Question

Ncbi Tax Id For Draft Bacteria Genomes

1

Entering edit mode

11.1 years ago

c.v.oflynn ▴ 100

Hi everyone,

I want to take advantage of the numerous draft bacteria genomes on ncbi's ftp site. I have thought for a while that is a shame not to use them in my pipeline, when there are only ~3000 in the Bacteria folder but an additional ~9000 in Bacteria_Draft most of pretty good quality. However the protein gi's from the drafts do not seem to be represented in the ncbi taxonomy (gi_taxid_prot.dmp). Which means that i cannot place them in my tree. Am i correct in assuming that ncbi does not place draft genomes in their tree? is there an alternative file with draft genomes included or does anybody know a method of making one? Another conversion file i use is this idmapping.dat from uniprot which has the protein gi's including drafts so that part of my pipeline should be ok, but what i do not have is a file to convert from GI, Accession whatever to additional third party database such as eggNogg, KEGG ...

So i guess my questions are;

can i get a from draft GI's > NCBI tax id

and does anybody have regularly updated conversion files for GI > GO, SEED, KEGG, EggNogg etc..

Thank in advance, Ciaran

ncbi taxonomy conversion bacteria • 5.2k views

ADD COMMENT • link updated 11.1 years ago by Pierre Lindenbaum 164k • written 11.1 years ago by c.v.oflynn ▴ 100

score 3 · Answer 1 · 2013-10-15

from ftp://ftp.ncbi.nih.gov/genomes/Bacteria_DRAFT/Acaricomes_phytoseiuli_DSM_14247_uid199097/NZ_AQXM00000000.gbk

you can find the line

/db_xref="taxon:1120917"

the GI of that sequence is 484233460 , it also works with ncbi-EFetch:

$ curl "http://eutils.ncbi.nlm.nih.gov/entrez/eutils/elink.fcgi?dbfrom=nucleotide&db=taxonomy&id=484233460&cmd=neighbor_score"

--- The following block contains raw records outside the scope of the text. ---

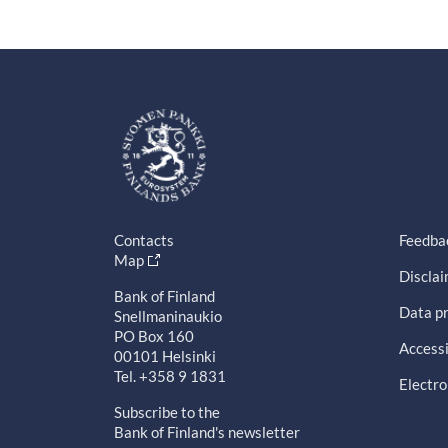
Contacts
Feedba
Map
Discla
Bank of Finland
Data pr
Snellmaninaukio
PO Box 160
Accessi
00101 Helsinki
Tel. +358 9 1831
Electro
Subscribe to the
Bank of Finland's newsletter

http://www.ncbi.nlm.nih.gov/entrez/query/DTD/eLink_101123.dtd">
<eLinkResult>

    <LinkSet>
        <DbFrom>nuccore</DbFrom>
        <IdList>
            <Id>484233460</Id>
        </IdList>
        <LinkSetDb>
            <DbTo>taxonomy</DbTo>
            <LinkName>nuccore_taxonomy</LinkName>
            <Link>
                <Id>1120917</Id>
                <Score>0</Score>
            </Link>
        </LinkSetDb>
    </LinkSet>
</eLinkResult>

furthermore, notice that the tax-id is in the filename.